Personal life
- Born: 17 March 1826 Athlone, County Westmeath, Ireland
- Died: 5 March 1899 (aged 72)

Religious life
- Religion: Christian
- Order: Religious Sisters of Charity

= Anna Gaynor =

Anna Gaynor or Mother Mary John (17 March 1826 – 5 March 1899) was an Irish Religious Sister of Charity and first superior of Our Lady's Hospice, Harold's Cross, Dublin.

==Early life and family==
Anna Gaynor was born in Athlone on 17 March 1826. Her parents were John and Anne Gaynor of Roxborough, County Roscommon. She had four sisters and one brother. One sister, Sarah, was a famous writer, and wrote a biography of the founder of the Religious Sisters of Charity, Mary Aikenhead. The family moved in Dublin when Gaynor was 12 years old, and she completed her education in Germany. Returning to Dublin she took part in the social life of Dublin with a circle of cultured and literary friends. Gaynor followed her parents' example, visiting and caring for the poor. As a teenager she felt the call to enter into a religious life, but she was reluctant to leave her family and friends. In November 1854 she became a novice in the Religious Sisters of Charity convent in Harold's Cross, professing in May 1857 as Sister Mary John. Her sister, Marcella, also joined this order.

==Career==
Gaynor's first assignment was to St Vincent's Hospital, working as the secretary to the sister superior and as guest mistress to all visitors to the hospital. She remained in this post for 19 years. When the superior of the hospital, Mother Scholastica Margison, left to become head superior in Harold's Cross in 1876, Gaynor moved with her as her secretary. In 1878 she was given the task of helping her sister Sarah to gather information on Mother Mary Aikenhead for the biography Sarah was writing. It was published in 1879 and was well received. In September 1879, the noviciate, along with the head superior was moved from Harold's Cross to Milltown.

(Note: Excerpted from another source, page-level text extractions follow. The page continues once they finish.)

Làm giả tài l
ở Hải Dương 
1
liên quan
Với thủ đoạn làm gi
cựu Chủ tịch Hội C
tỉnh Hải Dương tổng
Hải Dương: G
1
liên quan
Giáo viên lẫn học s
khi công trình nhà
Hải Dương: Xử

The vacant building at Harold's Cross was to become a hospice for the dying, with Gaynor appointed to oversee its establishment. Some of the first patients admitted were suffering with tuberculosis, with a staff that included a governess, a shoemaker, two servants and an older woman with the title of "roomkeeper". The opening ceremony was on 9 December 1879, with the Freeman's Journal reporting "Yesterday Our Lady's Hospice for the Dying, recently established under the care of the Sisters of Charity, Harold's Cross, was solemnly opened. . . It is truly a work of the noblest charity. . . Amid the thousand forms of tender mercy to which these good sisters devote themselves, there is none higher or more noble than this."

Gaynor filled every available bed with poor patients, with more accommodation soon needed. To meet this need, large scale fund raising was required. Gaynor wrote reports detailing the needs of the Hospice, its expenses, bequests, donation, and surplus funding. She maintained a high standard of diet for the hospice patients, along with comfort and consolation. She oversaw expansions and improvements to the Hospice's facilities.

==Death and legacy==
Gaynor died on 5 March 1899 after a year's illness. She is buried in the convent cemetery in Donnybrook, Dublin. The Extended Care Unit at Our Lady's Hospice is named Anna Gaynor House.